En Belgique, l’Ordre néerlandais des avocats du barreau de Bruxelles, des avocats belges, l’Ordre des avocats à la Cour de Paris et l’association 'Avocats Ensemble' (ACE) demandent l’annulation de cette interdiction. Ils estiment que celle-ci violerait les droits fondamentaux garantissant l’accès aux conseils juridiques d’un avocat, le secret professionnel de l’avocat, le devoir d’indépendance des avocats, les valeurs de l’État de droit ainsi que les principes de proportionnalité et de sécurité juridique.
Dans son arrêt, le Tribunal rappelle que toute personne a droit à une protection juridictionnelle effective, laquelle inclut le droit d'être conseillé et représenté par un avocat, comme le reconnaît la Charte des droits fondamentaux de l'UE.
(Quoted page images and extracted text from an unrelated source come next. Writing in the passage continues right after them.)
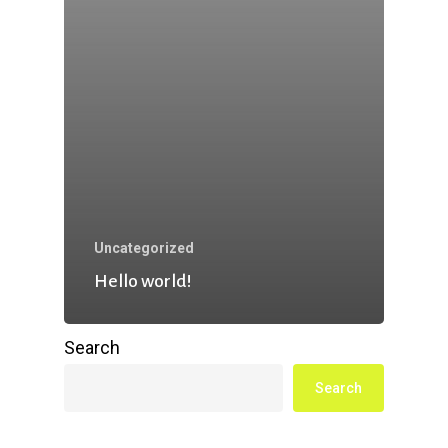
Uncategorized
Hello world!
Search
Search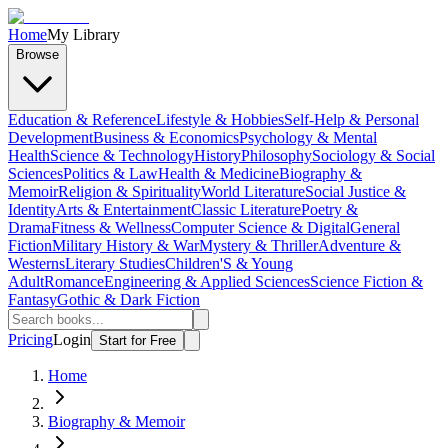
Home
My Library
Browse
Education & Reference
Lifestyle & Hobbies
Self-Help & Personal
Development
Business & Economics
Psychology & Mental
Health
Science & Technology
History
Philosophy
Sociology & Social
Sciences
Politics & Law
Health & Medicine
Biography &
Memoir
Religion & Spirituality
World Literature
Social Justice &
Identity
Arts & Entertainment
Classic Literature
Poetry &
Drama
Fitness & Wellness
Computer Science & Digital
General
Fiction
Military History & War
Mystery & Thriller
Adventure &
Westerns
Literary Studies
Children'S & Young
Adult
Romance
Engineering & Applied Sciences
Science Fiction &
Fantasy
Gothic & Dark Fiction
Pricing
Login
Start for Free
Home
Biography & Memoir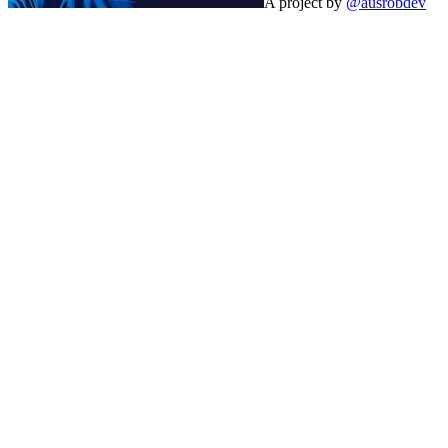
A project by
@ausrobdev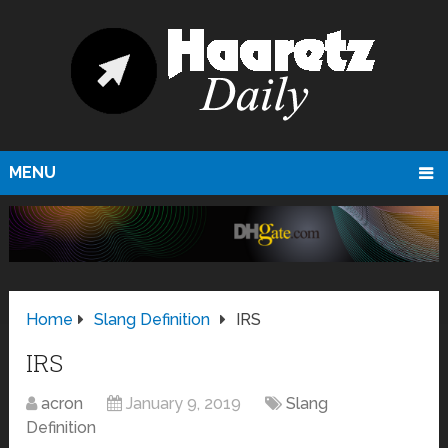
MENU
Home
Slang Definition
IRS
IRS
acron
January 9, 2019
Slang
Definition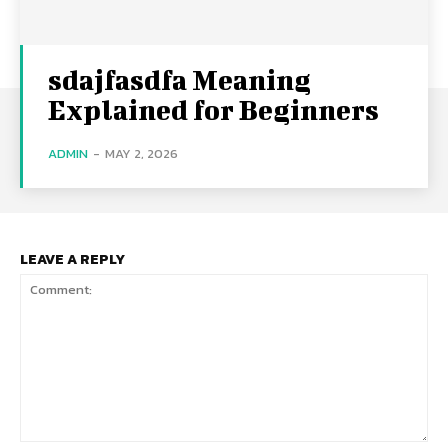
sdajfasdfa Meaning
Explained for Beginners
ADMIN
-
MAY 2, 2026
LEAVE A REPLY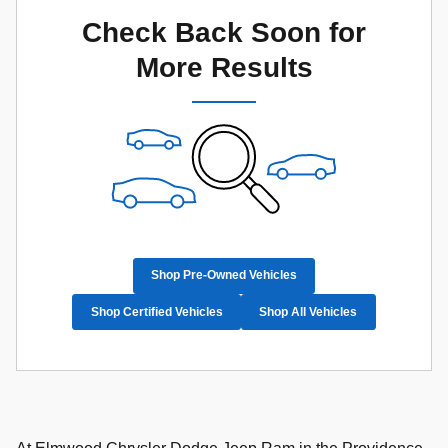
Check Back Soon for
More Results
Shop Pre-Owned Vehicles
Shop Certified Vehicles
Shop All Vehicles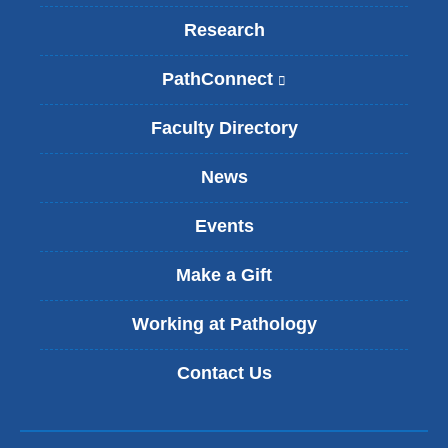
Research
PathConnect
(
l
i
Faculty Directory
n
k
News
i
s
Events
e
x
t
Make a Gift
e
r
Working at Pathology
n
a
Contact Us
l
a
n
d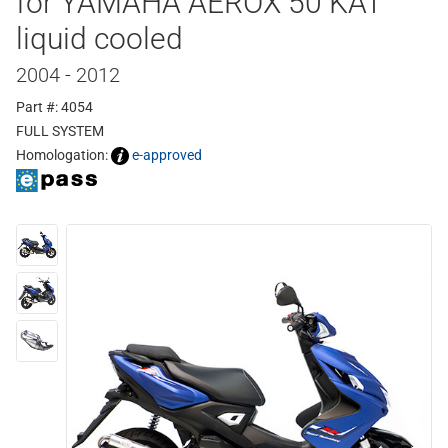
for YAMAHA AEROX 50 KAT
liquid cooled
2004 - 2012
Part #: 4054
FULL SYSTEM
Homologation:
e-approved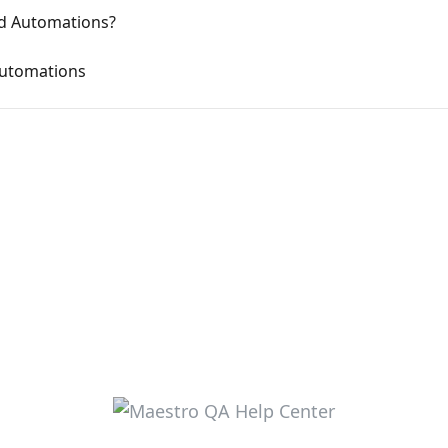
ed Automations?
Automations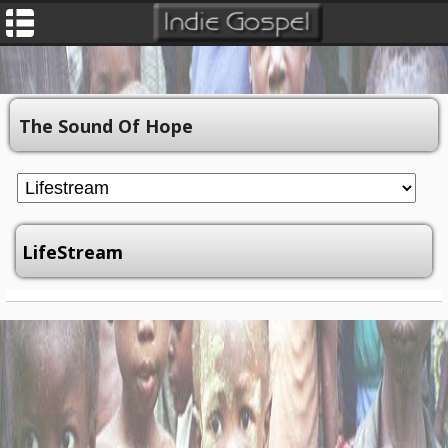
The Sound Of Hope
LifeStream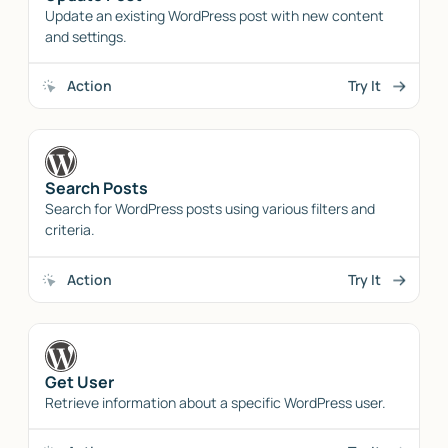
Update an existing WordPress post with new content
and settings.
Action
Try It
Search Posts
Search for WordPress posts using various filters and
criteria.
Action
Try It
Get User
Retrieve information about a specific WordPress user.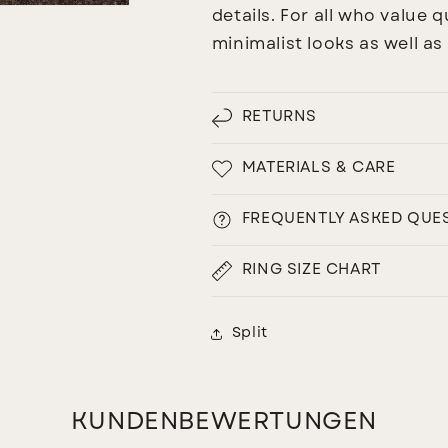
details. For all who value qu
minimalist looks as well a
RETURNS
MATERIALS & CARE
FREQUENTLY ASKED QUE
RING SIZE CHART
Split
KUNDENBEWERTUNGEN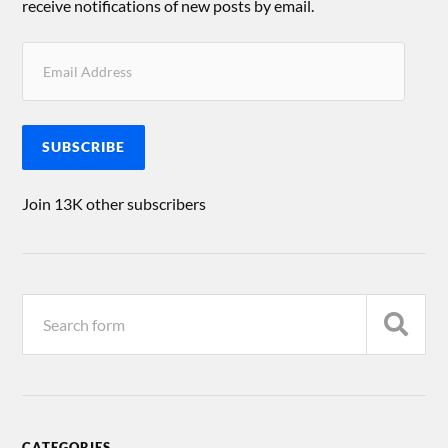
receive notifications of new posts by email.
SUBSCRIBE
Join 13K other subscribers
CATEGORIES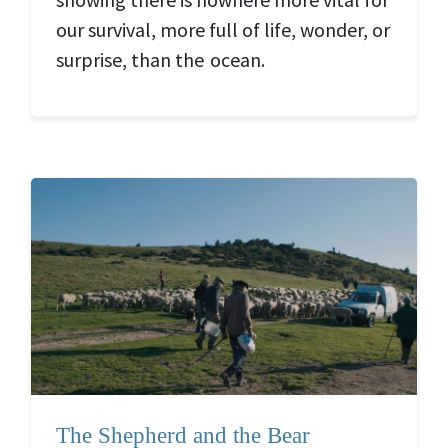
our survival, more full of life, wonder, or
surprise, than the ocean.
The Shepherd and the Bear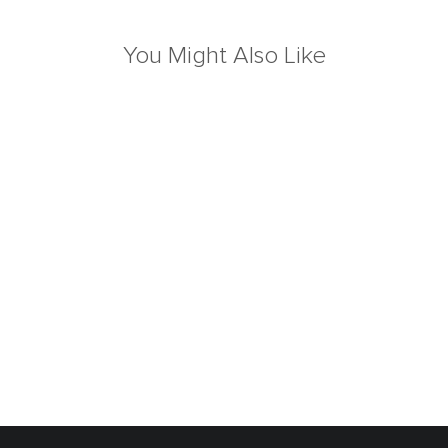
You Might Also Like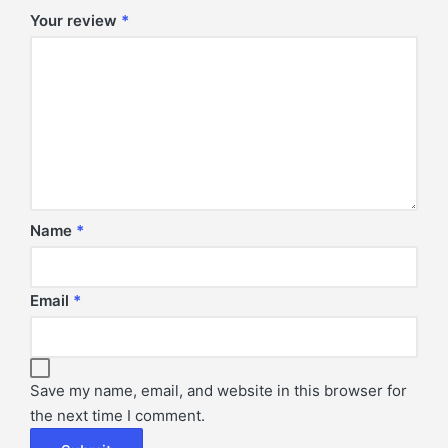
Your review
*
Name
*
Email
*
Save my name, email, and website in this browser for
the next time I comment.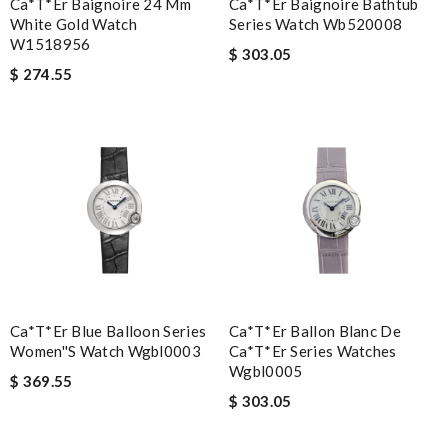
Ca*t*er Baignoire 24 Mm
Ca*t*er Baignoire Bathtub
White Gold Watch
Series Watch Wb520008
W1518956
$ 303.05
$ 274.55
Ca*t*er Blue Balloon Series
Ca*t*er Ballon Blanc De
Women''s Watch Wgbl0003
Ca*t*er Series Watches
Wgbl0005
$ 369.55
$ 303.05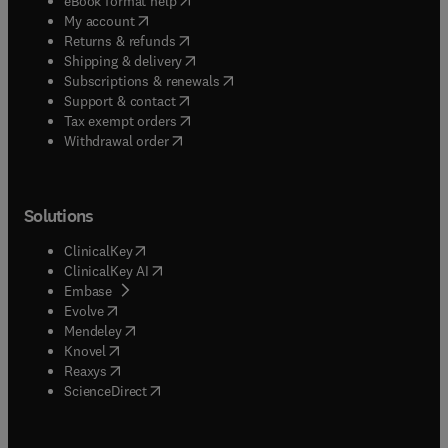
eBook format help
(
opens in new tab/window
)
My account
(
opens in new tab/window
)
Returns & refunds
(
opens in new tab/window
)
Shipping & delivery
(
opens in new tab/window
)
Subscriptions & renewals
(
opens in new tab/window
)
Support & contact
(
opens in new tab/window
)
Tax exempt orders
Withdrawal order
Solutions
(
opens in new tab/window
)
ClinicalKey
(
opens in new tab/window
)
ClinicalKey AI
(
opens in new tab/window
)
Embase
(
opens in new tab/window
)
Evolve
(
opens in new tab/window
)
Mendeley
(
opens in new tab/window
)
Knovel
(
opens in new tab/window
)
Reaxys
(
opens in new tab/window
)
ScienceDirect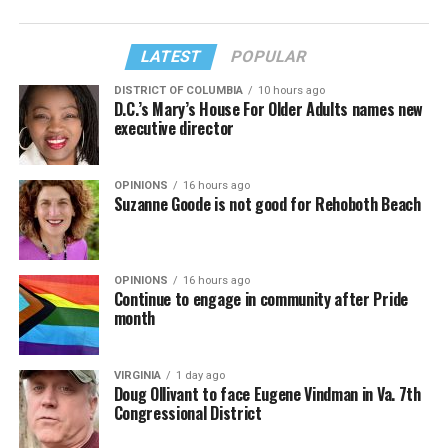
LATEST
POPULAR
DISTRICT OF COLUMBIA
10 hours ago
D.C.’s Mary’s House For Older Adults names new
executive director
OPINIONS
16 hours ago
Suzanne Goode is not good for Rehoboth Beach
OPINIONS
16 hours ago
Continue to engage in community after Pride
month
VIRGINIA
1 day ago
Doug Ollivant to face Eugene Vindman in Va. 7th
Congressional District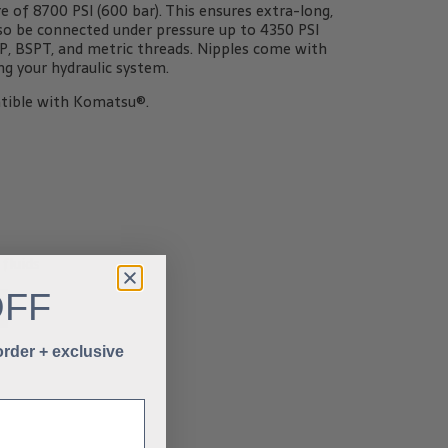
of 8700 PSI (600 bar). This ensures extra-long,
also be connected under pressure up to 4350 PSI
SPP, BSPT, and metric threads. Nipples come with
g your hydraulic system.
tible with Komatsu®.
fluids
OFF
 order + exclusive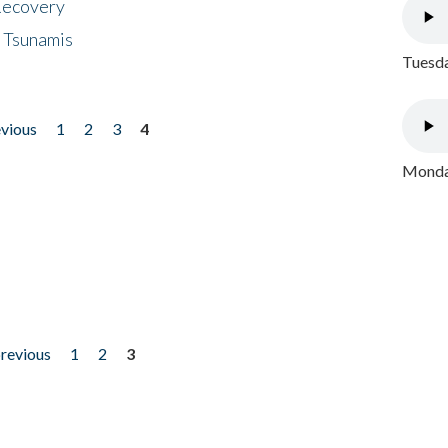
 Recovery
 Tsunamis
Tuesda
evious
1
2
3
4
Monday
previous
1
2
3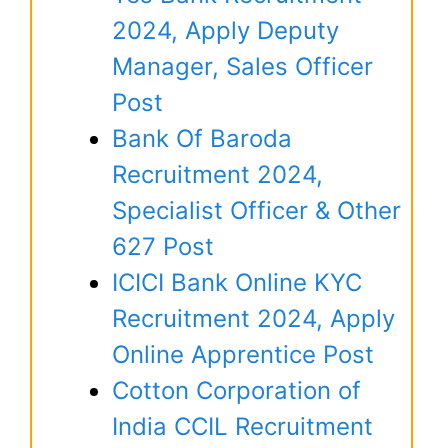
2024, Apply Deputy
Manager, Sales Officer
Post
Bank Of Baroda
Recruitment 2024,
Specialist Officer & Other
627 Post
ICICI Bank Online KYC
Recruitment 2024, Apply
Online Apprentice Post
Cotton Corporation of
India CCIL Recruitment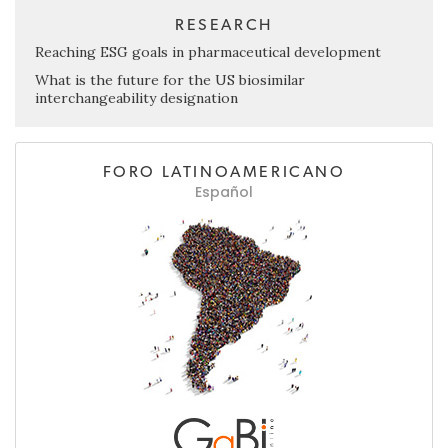
RESEARCH
Reaching ESG goals in pharmaceutical development
What is the future for the US biosimilar
interchangeability designation
FORO LATINOAMERICANO
Español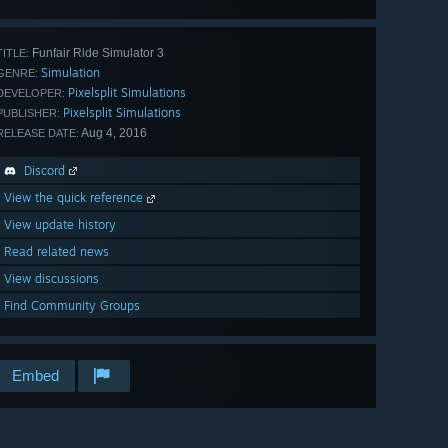
Funfair Ride Simulator 3
TITLE:
Simulation
GENRE:
Pixelsplit Simulations
DEVELOPER:
Pixelsplit Simulations
PUBLISHER:
Aug 4, 2016
RELEASE DATE:
Discord
View the quick reference
View update history
Read related news
View discussions
Find Community Groups
Embed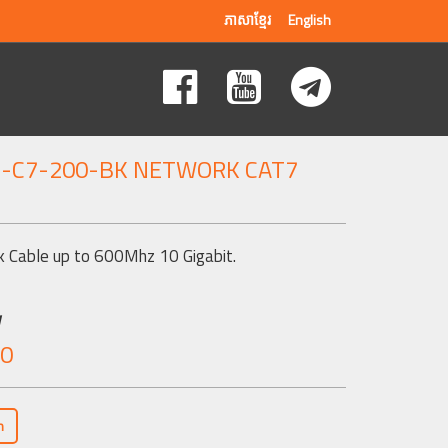
ភាសាខ្មែរ
English
G-C7-200-BK NETWORK CAT7
 Cable up to 600Mhz 10 Gigabit.
w
.0
n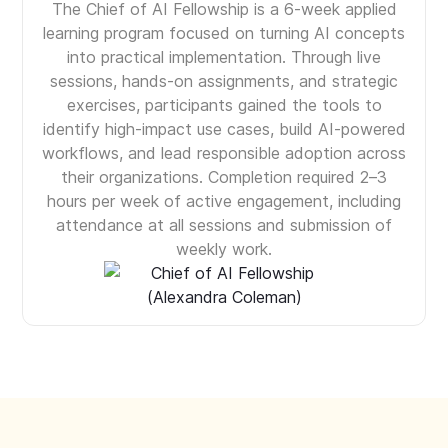
The Chief of AI Fellowship is a 6-week applied
learning program focused on turning AI concepts
into practical implementation. Through live
sessions, hands-on assignments, and strategic
exercises, participants gained the tools to
identify high-impact use cases, build AI-powered
workflows, and lead responsible adoption across
their organizations. Completion required 2–3
hours per week of active engagement, including
attendance at all sessions and submission of
weekly work.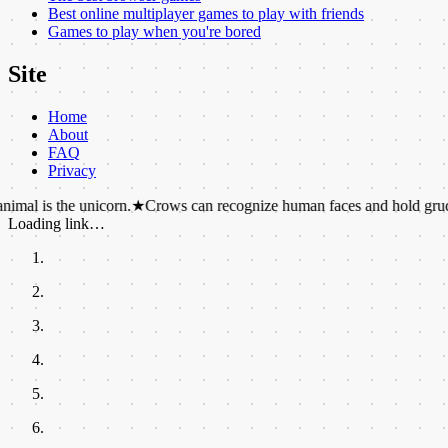
Best online multiplayer games to play with friends
Games to play when you're bored
Site
Home
About
FAQ
Privacy
e unicorn.
★
Crows can recognize human faces and hold grudges for yea
Loading link…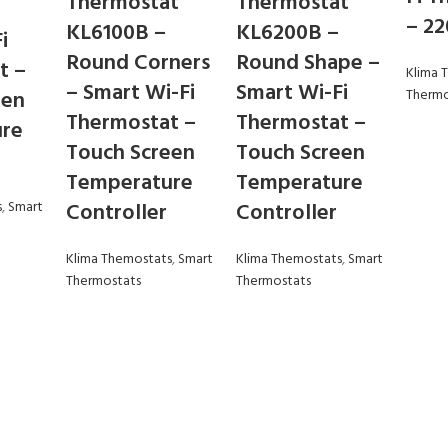
Thermostat
Thermostat
– 2
KL6100B –
KL6200B –
i
Round Corners
Round Shape –
t –
Klima 
– Smart Wi-Fi
Smart Wi-Fi
een
Thermo
Thermostat –
Thermostat –
re
Touch Screen
Touch Screen
Temperature
Temperature
s
,
Smart
Controller
Controller
Klima Themostats
,
Smart
Klima Themostats
,
Smart
Thermostats
Thermostats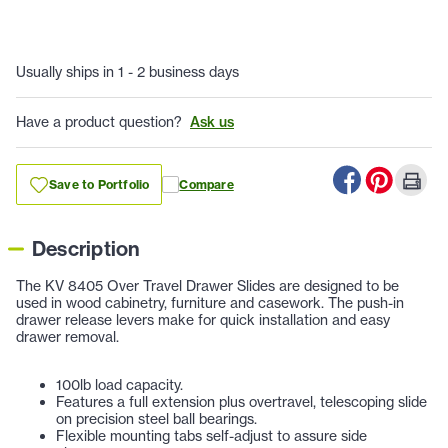
Usually ships in 1 - 2 business days
Have a product question?
Ask us
Save to Portfolio
Compare
Description
The KV 8405 Over Travel Drawer Slides are designed to be
used in wood cabinetry, furniture and casework. The push-in
drawer release levers make for quick installation and easy
drawer removal.
100lb load capacity.
Features a full extension plus overtravel, telescoping slide
on precision steel ball bearings.
Flexible mounting tabs self-adjust to assure side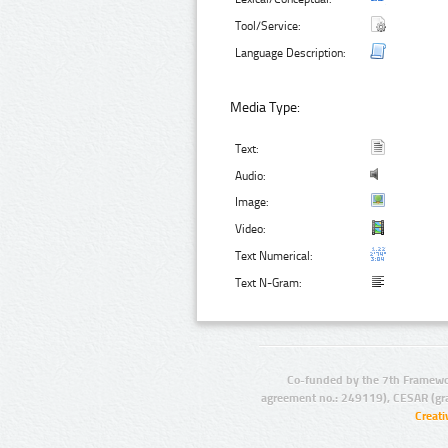
Tool/Service:
Language Description:
Media Type:
Text:
Audio:
Image:
Video:
Text Numerical:
Text N-Gram:
Co-funded by the 7th Framewo
agreement no.: 249119), CESAR (gr
Creat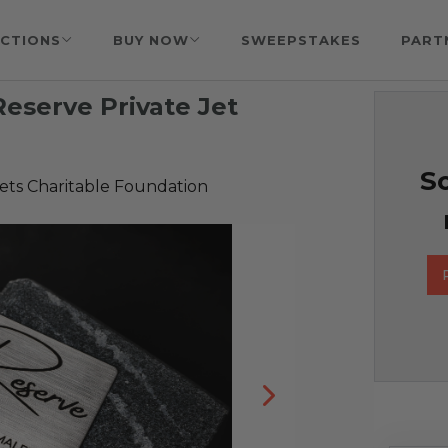
CTIONS
BUY NOW
SWEEPSTAKES
PART
Reserve Private Jet
So
ets Charitable Foundation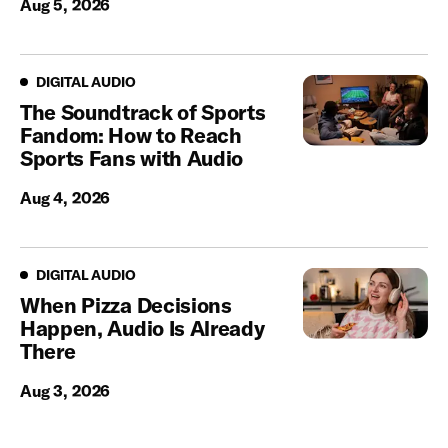
Aug 5, 2026
Digital Audio
DIGITAL AUDIO
The Soundtrack of Sports
Fandom: How to Reach
Sports Fans with Audio
Aug 4, 2026
Digital Audio
DIGITAL AUDIO
When Pizza Decisions
Happen, Audio Is Already
There
Aug 3, 2026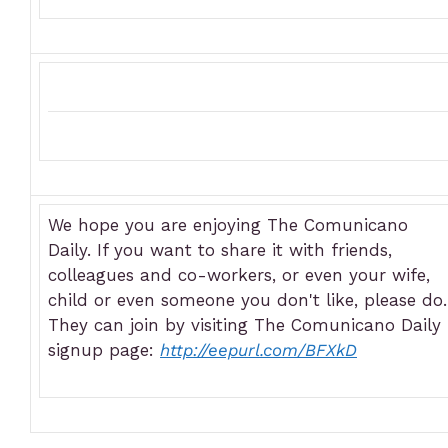
We hope you are enjoying The Comunicano
Daily. If you want to share it with friends,
colleagues and co-workers, or even your wife,
child or even someone you don't like, please do.
They can join by visiting The Comunicano Daily
signup page:
http://eepurl.com/BFXkD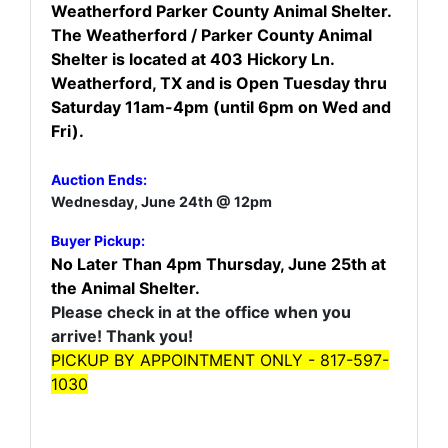
Weatherford Parker County Animal Shelter.
The Weatherford / Parker County Animal
Shelter is located at 403 Hickory Ln.
Weatherford, TX and is Open Tuesday thru
Saturday 11am-4pm (until 6pm on Wed and
Fri).
Auction Ends:
Wednesday, June 24th @ 12pm
Buyer Pickup:
No Later Than 4pm Thursday, June 25th at
the Animal Shelter.
Please check in at the office when you
arrive! Thank you!
PICKUP BY APPOINTMENT ONLY - 817-597-
1030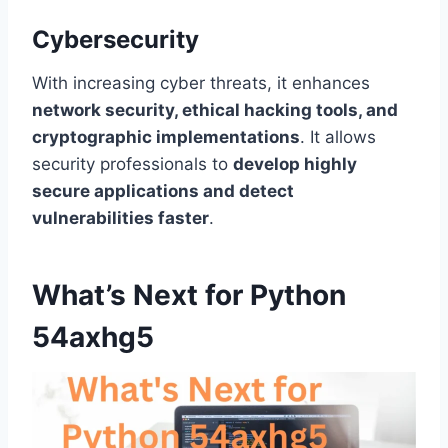
Cybersecurity
With increasing cyber threats, it enhances
network security, ethical hacking tools, and
cryptographic implementations
. It allows
security professionals to
develop highly
secure applications and detect
vulnerabilities faster
.
What’s Next for Python
54axhg5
Pour autant, le Tribunal juge que ce droit n'est pas remis en cause par la mesure litigieuse. Il note que l'interdiction ne concerne pas les services de conseil juridique fournis en lien avec une procédure judiciaire, administrative ou arbitrale. Ne sont pas non plus concernés les conseils juridiques fournis à des personnes physiques.
Par ailleurs, des dispositions autorisent les autorités compétentes à lever l’interdiction dans des situations précisément identifiées, ces autorités disposant d’une marge d’appréciation quant aux modalités selon lesquelles une demande d’exemption doit être formulée, déposée et traitée. Mais, selon le Tribunal, ces dérogations n'entraînent pas, par elles-mêmes, d'ingérence dans la protection du secret professionnel de l'avocat. Le juge européen précise néanmoins que les États sont tenus, lorsqu’ils définissent les modalités de mise en œuvre des procédures d’exemption, de veiller au respect de la Charte des droits fondamentaux.
D'après le Tribunal, la mission fondamentale de l’avocat dans le respect et pour la défense de l’État de droit peut être soumise à des restrictions justifiées par des objectifs d’intérêt général poursuivis par l’UE, à condition qu’elles ne portent pas atteinte à la substance même de la mission confiée aux avocats dans un État de droit. Et de conclure que c’est effectivement le cas avec l’interdiction en cause, telle que délimitée par les dispositions d’exception et d’exemption.